(Manicure) “La distruzione avanza più velocemente della conoscenza”, lamenta Francisco Varonay, un botanico che teme che le specie scompaiano prima ancora che siano conosciute a causa della deforestazione in Amazzonia.
Inserito ieri alle 6:55
Per conto dell’Istituto Nazionale per la Ricerca sull’Amazzonia (INPA), questo giovane scienziato peruviano sta studiando la biodiversità e cercando di identificare nuove specie in un’area ancora preservata, ai margini della più grande foresta tropicale del pianeta.
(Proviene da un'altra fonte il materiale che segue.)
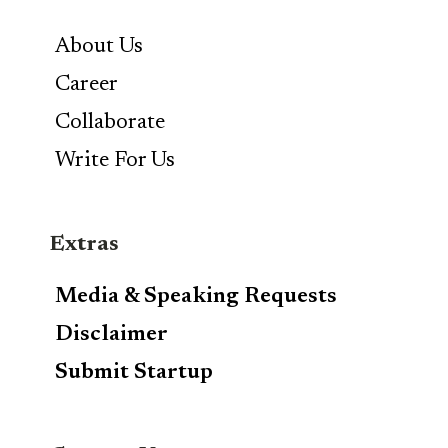
About Us
Career
Collaborate
Write For Us
Extras
Media & Speaking Requests
Disclaimer
Submit Startup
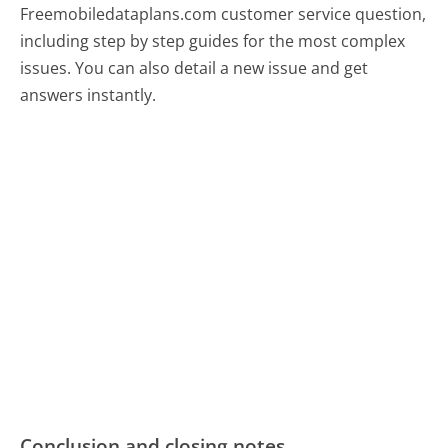
Freemobiledataplans.com customer service question,
including step by step guides for the most complex
issues. You can also detail a new issue and get
answers instantly.
Conclusion and closing notes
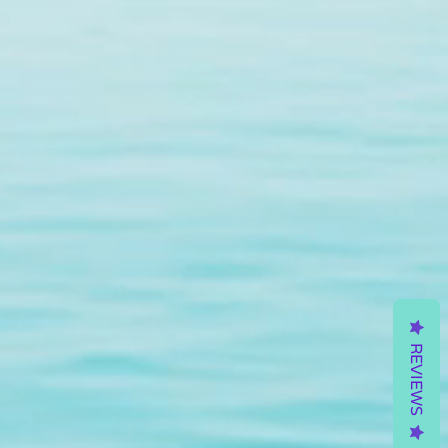
REVIEWS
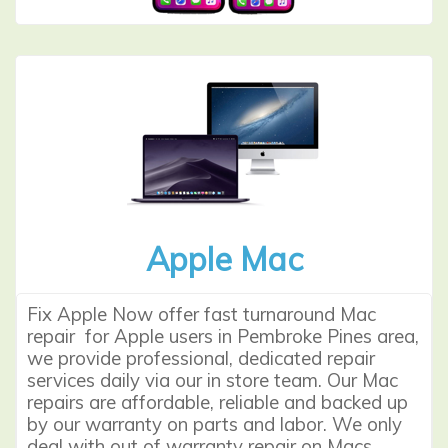
Apple Mac
Fix Apple Now offer fast turnaround
Mac
repair
for Apple users in Pembroke Pines area,
we provide professional, dedicated repair
services daily via our in store team. Our Mac
repairs are affordable, reliable and backed up
by our warranty on parts and labor. We only
deal with out of warranty repair on Macs.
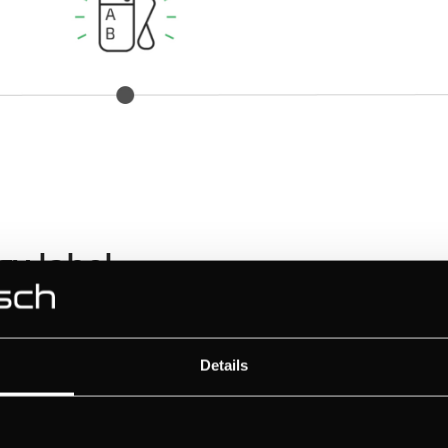
y label
bel
Details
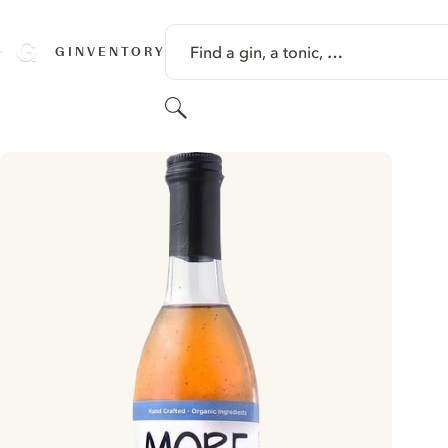
SKIP TO CONTENT
Find a gin, a tonic, …
GINVENTORY
Search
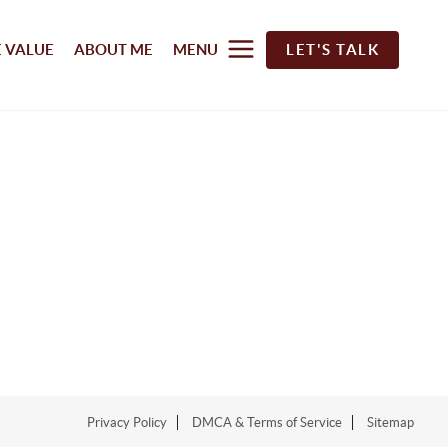
 VALUE
ABOUT ME
MENU
LET'S TALK
Privacy Policy
DMCA & Terms of Service
Sitemap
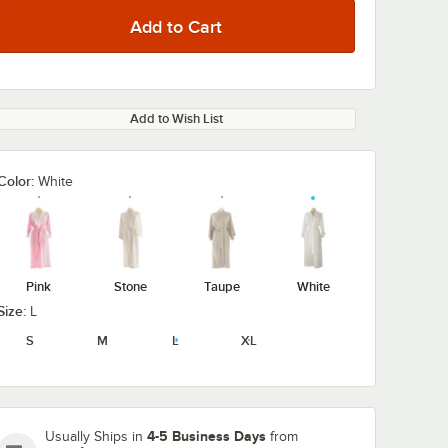
Add to Wish List
Color:
White
Pink
Stone
Taupe
White
Size:
L
S
M
L
XL
4-5 Business Days
Usually Ships in
from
Usando una falce, taglia un pezzo di corteccia di un albero maestoso e appoggia il naso sul tronco per annusarlo.
La foresta pluviale amazzonica è sempre più minacciata dall’agricoltura illegale, dall’estrazione dell’oro o dal traffico di legname. La sua biodiversità estremamente ricca conserva ancora un grande mistero, che gli scienziati stanno cercando di svelare nel miglior modo possibile.
“E’ una corsa contro il tempo”, afferma il botanico.
La sua spedizione, organizzata da Greenpeace con una quindicina di scienziati, si svolge in una delle aree meglio conservate dell’Amazzonia, nel sud dello stato settentrionale dell’Amazzonia.
Per arrivarci, devi prendere un piccolo aereo da Manaus, la città più grande dell’Amazzonia, e poi volare su centinaia di chilometri di foresta verde smeraldo, verso Manikuri.
Il resto del viaggio viene effettuato in barca a motore, percorrendo cinque ore di navigazione nelle scure acque del fiume Manikuri.
Missione di Francisco Varonay e dei suoi colleghi: fare un inventario della fauna e della flora locali e quindi conferire all’area lo status di Zona di Sviluppo Sostenibile (RDS), un tipo di riserva naturale protetta dalle autorità.
Da diverse settimane botanici e biologi specializzati in mammiferi, uccelli, rettili, pesci e anfibi esplorano la foresta per campionare piante o installano telecamere e microfoni per studiare il comportamento animale.
La biodiversità è per sempre sconosciuta
Ironia della sorte, il giornale che un botanico usava per spremere un fiore presenta un articolo intitolato “Un aumento della deforestazione in Amazzonia”, con immagini di camion carichi di enormi casse.
“La maggior parte delle specie vegetali in Amazzonia cresce solo in luoghi specifici. Conosciamo solo il 60% delle specie arboree e, una volta che un’area è interessata dalla deforestazione, parte della biodiversità viene spazzata via e rimane sconosciuta per sempre”, ha affermato il ricercatore dell’Inpa Alberto Vicentini. .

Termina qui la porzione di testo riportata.